### TASK TO CARRY OUT:
The required response is the number of lines in the entries that include the word "sbarcata", with nothing added.

(Saved entries)

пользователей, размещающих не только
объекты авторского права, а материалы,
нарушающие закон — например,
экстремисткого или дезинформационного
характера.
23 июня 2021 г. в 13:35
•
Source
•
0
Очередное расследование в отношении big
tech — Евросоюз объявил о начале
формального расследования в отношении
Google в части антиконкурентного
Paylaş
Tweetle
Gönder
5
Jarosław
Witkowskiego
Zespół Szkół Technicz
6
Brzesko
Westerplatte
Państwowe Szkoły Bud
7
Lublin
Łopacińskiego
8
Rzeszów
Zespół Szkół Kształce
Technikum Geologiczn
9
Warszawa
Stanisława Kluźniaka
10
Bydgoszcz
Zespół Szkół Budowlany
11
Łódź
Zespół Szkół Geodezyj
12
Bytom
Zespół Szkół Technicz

* * *

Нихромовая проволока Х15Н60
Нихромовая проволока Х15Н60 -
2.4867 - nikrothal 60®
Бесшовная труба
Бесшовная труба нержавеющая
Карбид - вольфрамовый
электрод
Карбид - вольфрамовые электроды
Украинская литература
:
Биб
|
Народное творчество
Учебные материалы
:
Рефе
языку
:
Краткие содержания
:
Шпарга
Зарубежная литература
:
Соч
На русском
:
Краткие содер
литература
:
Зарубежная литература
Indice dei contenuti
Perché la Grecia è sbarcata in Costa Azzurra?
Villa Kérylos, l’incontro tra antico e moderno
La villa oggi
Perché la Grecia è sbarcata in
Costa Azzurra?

### TASK RESULT:
2